Write every entry out again with no changes, and leave the images behind.

"""

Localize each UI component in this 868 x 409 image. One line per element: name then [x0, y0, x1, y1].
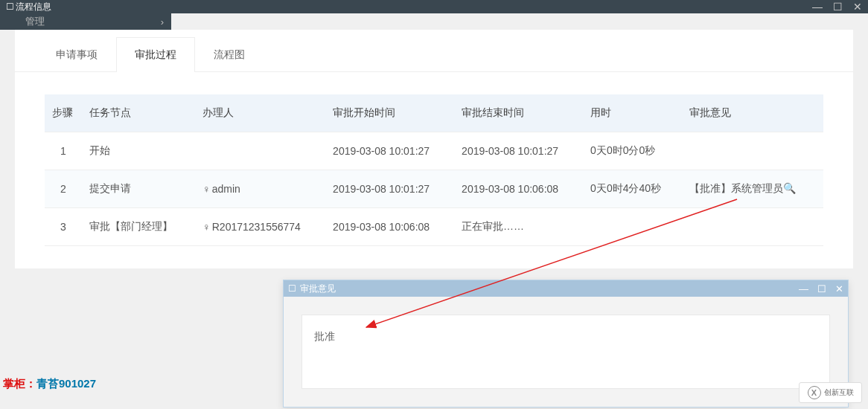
th-duration: 用时 [583, 94, 682, 132]
th-end: 审批结束时间 [454, 94, 583, 132]
table-row: 2 提交申请 ♀admin 2019-03-08 10:01:27 2019-0… [45, 170, 823, 208]
opinion-popup: ☐ 审批意见 — ☐ ✕ 批准 [283, 280, 849, 408]
th-handler: 办理人 [195, 94, 325, 132]
cell-end: 2019-03-08 10:01:27 [454, 132, 583, 170]
th-step: 步骤 [45, 94, 82, 132]
cell-duration: 0天0时4分40秒 [583, 170, 682, 208]
watermark-icon: X [808, 386, 821, 399]
opinion-textarea[interactable]: 批准 [301, 315, 830, 389]
cell-step: 2 [45, 170, 82, 208]
approval-table-container: 步骤 任务节点 办理人 审批开始时间 审批结束时间 用时 审批意见 1 开始 2… [15, 72, 853, 268]
main-panel: 申请事项 审批过程 流程图 步骤 任务节点 办理人 审批开始时间 审批结束时间 … [15, 30, 853, 268]
opinion-popup-title: 审批意见 [300, 283, 336, 294]
tab-approval-process[interactable]: 审批过程 [116, 37, 195, 72]
maximize-button[interactable]: ☐ [833, 1, 843, 12]
cell-node: 开始 [82, 132, 195, 170]
cell-start: 2019-03-08 10:01:27 [325, 132, 454, 170]
cell-duration: 0天0时0分0秒 [583, 132, 682, 170]
tab-apply[interactable]: 申请事项 [37, 37, 116, 72]
table-row: 3 审批【部门经理】 ♀R20171231556774 2019-03-08 1… [45, 208, 823, 246]
window-icon: ☐ [288, 283, 296, 294]
tab-apply-label: 申请事项 [56, 48, 98, 60]
minimize-button[interactable]: — [812, 1, 823, 12]
opinion-content: 批准 [314, 330, 335, 342]
close-button[interactable]: ✕ [853, 1, 862, 12]
opinion-popup-body: 批准 [284, 297, 848, 407]
opinion-text: 【批准】系统管理员 [689, 182, 783, 194]
handler-name: admin [212, 183, 240, 195]
cell-step: 1 [45, 132, 82, 170]
main-window-titlebar: ☐ 流程信息 — ☐ ✕ [0, 0, 868, 13]
handler-name: R20171231556774 [212, 221, 301, 233]
cell-node: 审批【部门经理】 [82, 208, 195, 246]
cell-step: 3 [45, 208, 82, 246]
sidebar-item-label: 管理 [25, 15, 45, 28]
approval-table: 步骤 任务节点 办理人 审批开始时间 审批结束时间 用时 审批意见 1 开始 2… [45, 94, 823, 246]
person-icon: ♀ [202, 183, 211, 195]
table-row: 1 开始 2019-03-08 10:01:27 2019-03-08 10:0… [45, 132, 823, 170]
search-icon: 🔍 [783, 182, 796, 194]
author-prefix: 掌柜： [3, 377, 36, 390]
cell-end: 正在审批…… [454, 208, 583, 246]
cell-duration [583, 208, 682, 246]
watermark-text: 创新互联 [824, 387, 854, 398]
cell-opinion [682, 208, 823, 246]
cell-opinion [682, 132, 823, 170]
author-name: 青苔901027 [36, 377, 96, 390]
person-icon: ♀ [202, 221, 211, 233]
th-opinion: 审批意见 [682, 94, 823, 132]
th-node: 任务节点 [82, 94, 195, 132]
popup-minimize-button[interactable]: — [799, 284, 808, 294]
cell-opinion[interactable]: 【批准】系统管理员🔍 [682, 170, 823, 208]
popup-close-button[interactable]: ✕ [835, 284, 843, 294]
main-window-title: 流程信息 [16, 1, 51, 13]
cell-start: 2019-03-08 10:01:27 [325, 170, 454, 208]
tab-flowchart[interactable]: 流程图 [195, 37, 264, 72]
window-icon: ☐ [6, 1, 14, 12]
tab-flowchart-label: 流程图 [214, 48, 245, 60]
th-start: 审批开始时间 [325, 94, 454, 132]
cell-node: 提交申请 [82, 170, 195, 208]
tab-approval-process-label: 审批过程 [135, 48, 176, 60]
watermark-logo: X 创新互联 [799, 382, 862, 403]
sidebar-item[interactable]: 管理 › [0, 13, 171, 30]
cell-handler [195, 132, 325, 170]
opinion-popup-header[interactable]: ☐ 审批意见 — ☐ ✕ [284, 280, 848, 297]
author-label: 掌柜：青苔901027 [3, 377, 96, 391]
cell-handler: ♀R20171231556774 [195, 208, 325, 246]
cell-end: 2019-03-08 10:06:08 [454, 170, 583, 208]
chevron-right-icon: › [161, 16, 164, 28]
cell-start: 2019-03-08 10:06:08 [325, 208, 454, 246]
popup-maximize-button[interactable]: ☐ [817, 284, 826, 294]
tab-bar: 申请事项 审批过程 流程图 [15, 37, 853, 72]
cell-handler: ♀admin [195, 170, 325, 208]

"""

### COMPLETED EXERCISE
Localize each UI component in this 868 x 409 image. One line per element: name then [x0, y0, x1, y1].
th-duration: 用时 [583, 94, 682, 132]
th-end: 审批结束时间 [454, 94, 583, 132]
table-row: 2 提交申请 ♀admin 2019-03-08 10:01:27 2019-0… [45, 170, 823, 208]
opinion-popup: ☐ 审批意见 — ☐ ✕ 批准 [283, 280, 849, 408]
th-handler: 办理人 [195, 94, 325, 132]
cell-end: 2019-03-08 10:01:27 [454, 132, 583, 170]
th-step: 步骤 [45, 94, 82, 132]
cell-duration: 0天0时4分40秒 [583, 170, 682, 208]
watermark-icon: X [808, 386, 821, 399]
opinion-textarea[interactable]: 批准 [301, 315, 830, 389]
cell-step: 2 [45, 170, 82, 208]
approval-table-container: 步骤 任务节点 办理人 审批开始时间 审批结束时间 用时 审批意见 1 开始 2… [15, 72, 853, 268]
main-panel: 申请事项 审批过程 流程图 步骤 任务节点 办理人 审批开始时间 审批结束时间 … [15, 30, 853, 268]
opinion-popup-title: 审批意见 [300, 283, 336, 294]
tab-approval-process[interactable]: 审批过程 [116, 37, 195, 72]
maximize-button[interactable]: ☐ [833, 1, 843, 12]
cell-node: 开始 [82, 132, 195, 170]
cell-start: 2019-03-08 10:01:27 [325, 132, 454, 170]
cell-duration: 0天0时0分0秒 [583, 132, 682, 170]
tab-apply[interactable]: 申请事项 [37, 37, 116, 72]
table-row: 3 审批【部门经理】 ♀R20171231556774 2019-03-08 1… [45, 208, 823, 246]
window-icon: ☐ [288, 283, 296, 294]
tab-apply-label: 申请事项 [56, 48, 98, 60]
minimize-button[interactable]: — [812, 1, 823, 12]
opinion-content: 批准 [314, 330, 335, 342]
close-button[interactable]: ✕ [853, 1, 862, 12]
opinion-popup-body: 批准 [284, 297, 848, 407]
opinion-text: 【批准】系统管理员 [689, 182, 783, 194]
handler-name: admin [212, 183, 240, 195]
cell-step: 1 [45, 132, 82, 170]
main-window-titlebar: ☐ 流程信息 — ☐ ✕ [0, 0, 868, 13]
handler-name: R20171231556774 [212, 221, 301, 233]
cell-node: 审批【部门经理】 [82, 208, 195, 246]
cell-step: 3 [45, 208, 82, 246]
sidebar-item-label: 管理 [25, 15, 45, 28]
approval-table: 步骤 任务节点 办理人 审批开始时间 审批结束时间 用时 审批意见 1 开始 2… [45, 94, 823, 246]
person-icon: ♀ [202, 183, 211, 195]
table-row: 1 开始 2019-03-08 10:01:27 2019-03-08 10:0… [45, 132, 823, 170]
search-icon: 🔍 [783, 182, 796, 194]
author-prefix: 掌柜： [3, 377, 36, 390]
cell-end: 正在审批…… [454, 208, 583, 246]
cell-duration [583, 208, 682, 246]
watermark-text: 创新互联 [824, 387, 854, 398]
cell-opinion [682, 208, 823, 246]
cell-opinion [682, 132, 823, 170]
author-name: 青苔901027 [36, 377, 96, 390]
person-icon: ♀ [202, 221, 211, 233]
th-opinion: 审批意见 [682, 94, 823, 132]
th-node: 任务节点 [82, 94, 195, 132]
popup-minimize-button[interactable]: — [799, 284, 808, 294]
cell-opinion[interactable]: 【批准】系统管理员🔍 [682, 170, 823, 208]
popup-close-button[interactable]: ✕ [835, 284, 843, 294]
main-window-title: 流程信息 [16, 1, 51, 13]
cell-start: 2019-03-08 10:01:27 [325, 170, 454, 208]
tab-flowchart[interactable]: 流程图 [195, 37, 264, 72]
window-icon: ☐ [6, 1, 14, 12]
tab-flowchart-label: 流程图 [214, 48, 245, 60]
th-start: 审批开始时间 [325, 94, 454, 132]
cell-node: 提交申请 [82, 170, 195, 208]
tab-approval-process-label: 审批过程 [135, 48, 176, 60]
watermark-logo: X 创新互联 [799, 382, 862, 403]
sidebar-item[interactable]: 管理 › [0, 13, 171, 30]
cell-handler [195, 132, 325, 170]
opinion-popup-header[interactable]: ☐ 审批意见 — ☐ ✕ [284, 280, 848, 297]
author-label: 掌柜：青苔901027 [3, 377, 96, 391]
cell-handler: ♀R20171231556774 [195, 208, 325, 246]
cell-end: 2019-03-08 10:06:08 [454, 170, 583, 208]
chevron-right-icon: › [161, 16, 164, 28]
cell-start: 2019-03-08 10:06:08 [325, 208, 454, 246]
popup-maximize-button[interactable]: ☐ [817, 284, 826, 294]
tab-bar: 申请事项 审批过程 流程图 [15, 37, 853, 72]
cell-handler: ♀admin [195, 170, 325, 208]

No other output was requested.